- Task inputs -
——
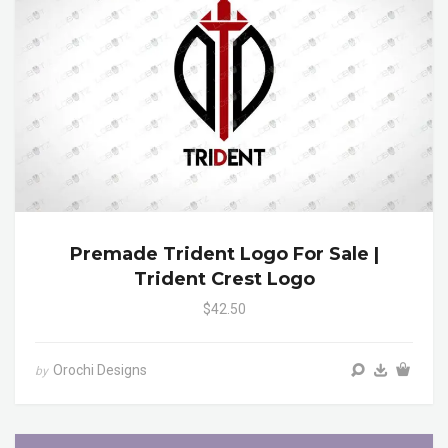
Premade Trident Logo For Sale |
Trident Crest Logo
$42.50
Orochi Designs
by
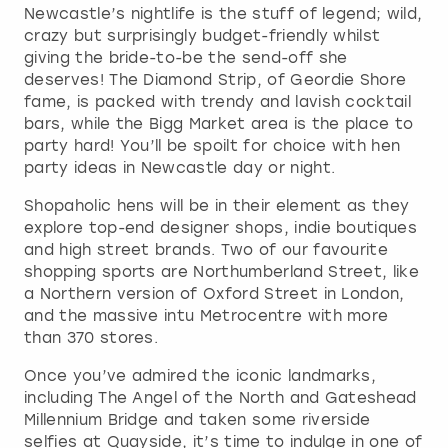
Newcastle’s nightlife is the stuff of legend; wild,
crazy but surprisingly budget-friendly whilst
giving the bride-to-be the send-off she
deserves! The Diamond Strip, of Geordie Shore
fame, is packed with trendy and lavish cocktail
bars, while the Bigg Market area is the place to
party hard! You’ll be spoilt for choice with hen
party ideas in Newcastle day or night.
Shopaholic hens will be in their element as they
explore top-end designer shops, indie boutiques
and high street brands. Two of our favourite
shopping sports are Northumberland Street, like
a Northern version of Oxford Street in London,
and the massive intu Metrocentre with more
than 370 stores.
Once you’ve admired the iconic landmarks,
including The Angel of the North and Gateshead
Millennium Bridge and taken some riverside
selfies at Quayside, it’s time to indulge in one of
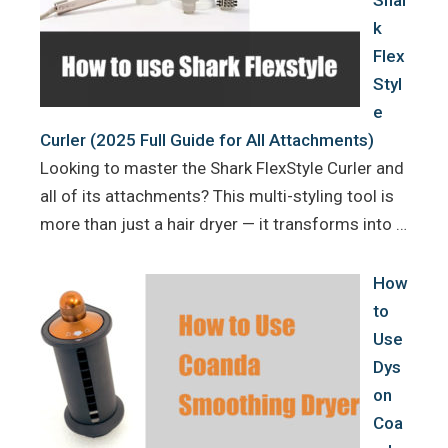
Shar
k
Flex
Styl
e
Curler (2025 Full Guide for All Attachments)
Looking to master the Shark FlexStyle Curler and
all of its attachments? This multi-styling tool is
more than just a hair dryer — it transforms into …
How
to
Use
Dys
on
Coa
——
- The problem -
The lines needed are those in the data above that hold the string "with"; copy each of them.

- Task result -
fame, is packed with trendy and lavish cocktail
party hard! You’ll be spoilt for choice with hen
and the massive intu Metrocentre with more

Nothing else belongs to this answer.